P-computers can solve spin-glass problems faster than quantum systems

I'm having a hard time understanding this article.

First of all, a quantum annealer is not a universal quantum computer, just to elucidate the title.

Then, it seems like they are comparing a simulation of p-computers to a physical realization of a quantum annealer (likely D-wave, but not named outright for some reason). If this is true, it doesn't seem like a very relevant comparison, because D-wave systems actually exist, while their p-computer sounds like it is just a design. But I may have misunderstood, because at times they make it sound like the p-computer actually exists.

Also, they talk about how p-computers can be scaled up with TSMC semiconductor technology. From what I know, this is also true for semiconductor-based (universal) quantum computers.

The communication here is clear as mud. WHICH quantum systems? D-Wave? We know D-Wave is a joke!

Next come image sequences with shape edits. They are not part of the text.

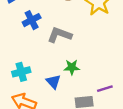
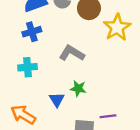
blue cross: (32, 20) -> (32, 32), moved
cyan cross: (21, 72) -> (27, 67), moved

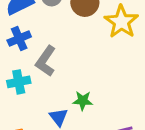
gray L-shape: (72, 53) -> (46, 61), moved, turned -80

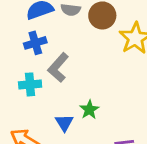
green star: (83, 101) -> (89, 110), turned 30

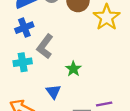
green star: (89, 110) -> (73, 69), moved

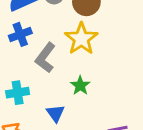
yellow star: (107, 17) -> (81, 39), moved
cyan cross: (23, 62) -> (18, 93), moved

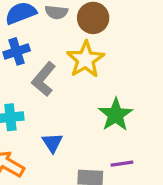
green star: (80, 86) -> (116, 115), moved, size x1.5

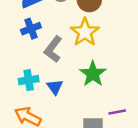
green star: (116, 115) -> (93, 74), moved
blue triangle: (52, 143) -> (55, 87), moved

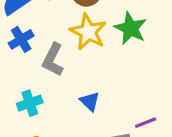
green star: (93, 74) -> (130, 28), moved
blue triangle: (55, 87) -> (90, 101), moved

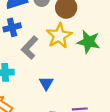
green star: (130, 28) -> (89, 42), turned -30

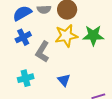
yellow star: (59, 36) -> (66, 36), turned 30

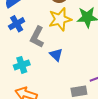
blue triangle: (64, 80) -> (56, 55), moved

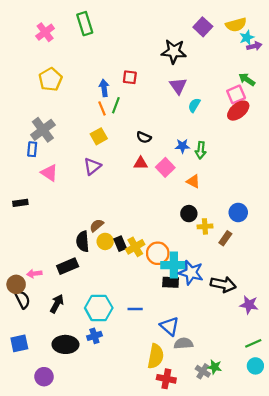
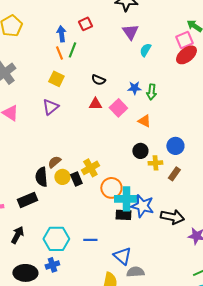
red square: (130, 77) -> (85, 24), turned -32
yellow square: (99, 136) -> (56, 79), turned -35
blue circle: (238, 212) -> (175, 146), moved
yellow cross: (135, 247) -> (90, 168), moved

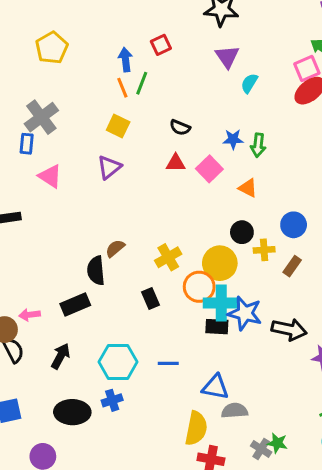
yellow circle: (62, 177) -> (220, 263), moved, size x1.5
black rectangle: (76, 179) -> (150, 299), moved
blue triangle: (122, 256) -> (215, 387), turned -30

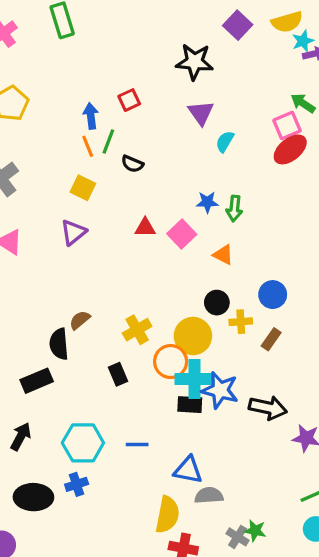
black semicircle: (180, 127) -> (132, 164), moved

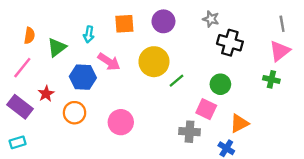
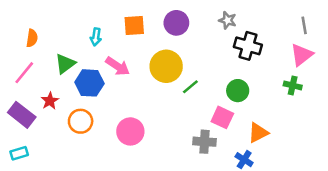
green triangle: (57, 47) -> (65, 64), moved

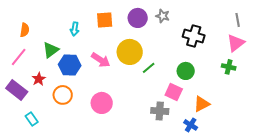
gray star: (227, 20) -> (163, 16), moved
pink arrow: (118, 66) -> (101, 60), moved
cyan rectangle: (19, 153) -> (32, 119), moved, turned 72

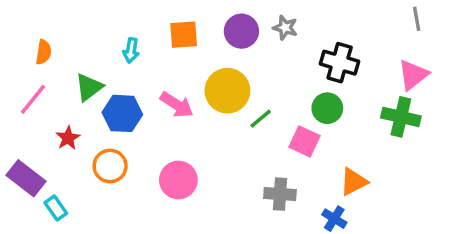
gray line: (238, 20) -> (417, 19), moved
green cross: (229, 67) -> (401, 117), size x1.5
green circle: (186, 71) -> (327, 108), moved
purple rectangle: (17, 90) -> (26, 178), moved
pink square: (174, 92) -> (305, 141), moved

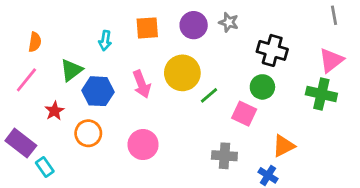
pink arrow: (177, 105) -> (142, 84), turned 36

Good sign that Extropic may be on the right path here

They misspelled "analog".

P is stored in the computer

> We used millions of p-bits

I'm not sure how this compares to quantum with its dozens to hundreds of qubits

Very interesting article.

This makes me wonder: Would it be possible to implement an equivalent to Shor's algorithm on a p-computer. Maybe the quantumness isn't necessary at all

I'm confused. Do p-computers have any complexity theoretic advantage over classical computers, similar to how quantum computers have such an advantage in some areas? Or are they just normal computers in the end?